聲音透過魂線傳來,帶著一絲公事公辦的漠然與不易察覺的居高臨下:“柳司書,這是你本月的道餉。按規矩,新晉吏員頭三月,此項俸祿原該由上官代領,以觀心性。”
“然上官有諭,念你近日整理舊檔頗為勤勉,特准提前發放,助你感悟道則,精進職守。你好自為之,莫負期望。”
道餉?感悟道則?趙武心神一凜。
大玄王朝以官身修持,他是知道的。官職本身便是修行位階,享王朝氣運加持。
但這直接發放、用以輔助修行的“道餉”,卻是頭次聽聞。
而且,上官代領三月?自己當初在北海珠母堡擔任那小將時,可從未有過這等俸祿,每月領的只有那幾兩碎銀。
眼下看來,原因竟是如此。
趙武收回無關思緒,心神迴轉至畫面之上。
目光穿透虛空,落在那枚玉符上。
玉符質地尋常,白光微弱,形制卻古樸,表面刻有極細密的雲紋,中心似有一枚微縮的官印痕跡。
其散發出的波動,與柳文軒周身那淡薄官氣同源,卻更為凝練精純。
柳文軒捧著那玉符,如獲至寶,指尖都在微微顫抖。
他再次向那青袍吏員深深行禮,聲音帶著壓抑不住的激動:“多謝大人!多謝上官厚愛!文軒定當竭盡全力,不負所托!”
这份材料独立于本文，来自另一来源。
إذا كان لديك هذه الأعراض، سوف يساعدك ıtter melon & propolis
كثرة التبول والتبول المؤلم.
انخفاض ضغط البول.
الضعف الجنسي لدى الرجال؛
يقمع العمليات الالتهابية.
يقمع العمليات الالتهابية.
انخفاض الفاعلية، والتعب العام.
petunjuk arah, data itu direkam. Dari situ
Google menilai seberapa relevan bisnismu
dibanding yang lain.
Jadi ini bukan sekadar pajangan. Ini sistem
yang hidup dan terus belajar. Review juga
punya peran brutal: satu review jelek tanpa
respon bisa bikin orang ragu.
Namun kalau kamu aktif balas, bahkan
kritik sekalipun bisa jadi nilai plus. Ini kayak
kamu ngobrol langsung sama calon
青袍吏員面無表情,只揮了揮手:“去吧。按規制,憑此符可入州府書庫外庫靜室參悟三日。好生把握,莫要浪費機緣。”
言罷,轉身便走,並無多餘言語。
柳文軒緊緊攥著玉符和那乾癟的俸銀布囊,快步離開偏廳,腳步都有些虛浮,徑直朝著府衙深處某處行去。
趙武心神緊隨。透過魂線,他能清晰感知到柳文軒內心的狂喜與緊張,以及那玉符與周遭官氣產生的微妙共鳴。
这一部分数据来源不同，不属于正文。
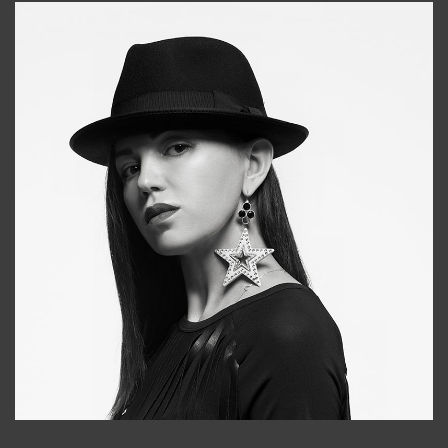
Tonya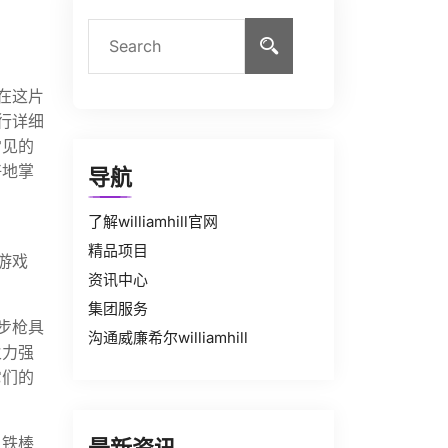
在这片
行详细
常见的
好地掌
导航
了解williamhill官网
精品项目
游戏
资讯中心
集团服务
步枪具
沟通威廉希尔williamhill
火力强
它们的
、铁棒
州府書庫位於府衙西北角,是一棟獨立的二層青磚小樓,門庭冷清,有老吏看守。
柳文軒出示玉符,老吏驗看後,默然放行。樓內光線昏暗,瀰漫著陳年墨香與舊紙特有的味道。
柳文軒並未在一樓那排排頂天立地的書架前停留,而是循著指示,沿著狹窄的木梯上了二樓。
二樓更為安靜,被分隔成數個小間,門上掛著“甲”、“乙”、“丙”等字號木牌。
柳文軒的玉符對應的是“丙”字靜室。他推門而入,室內僅一桌一椅,一燈一蒲團,陳設極其簡單。
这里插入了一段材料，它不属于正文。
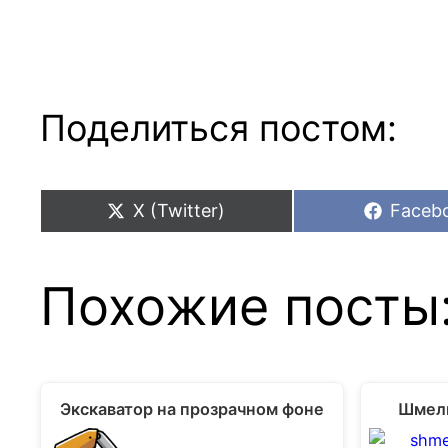
Поделиться постом:
Share
Share
X (Twitter)
Faceb
on
on
Похожие посты
Экскаватор на прозрачном фоне
Шмель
柳文軒反手關上門,深吸一口氣,壓下激動,於蒲團上端正坐好。
他將那枚玉符置於掌心,雙手合十,閉目凝神,開始按照某種特定的呼吸節奏調息。
趙武全神貫注地“看”著。只見柳文軒周身那淡薄的明黃官氣,隨著其呼吸,開始緩緩向掌心玉符匯聚。
玉符得到官氣滋養,表面的雲紋漸次亮起,那微縮官印痕跡更是散發出柔和卻堅定的白光。
片刻後,玉符輕輕震顫,一道極其細微卻蘊含著某種沉凝秩序意韻的白光自官印中射出,無聲無息地沒入柳文軒眉心祖竅。
柳文軒身軀微微一震,臉上現出一種混雜著痛苦與明悟的奇異表情。
他周身的官氣波動驟然變得劇烈起來,明黃光澤流轉加速,彷彿被那白光引動,正在進行某種梳理與錘鍊。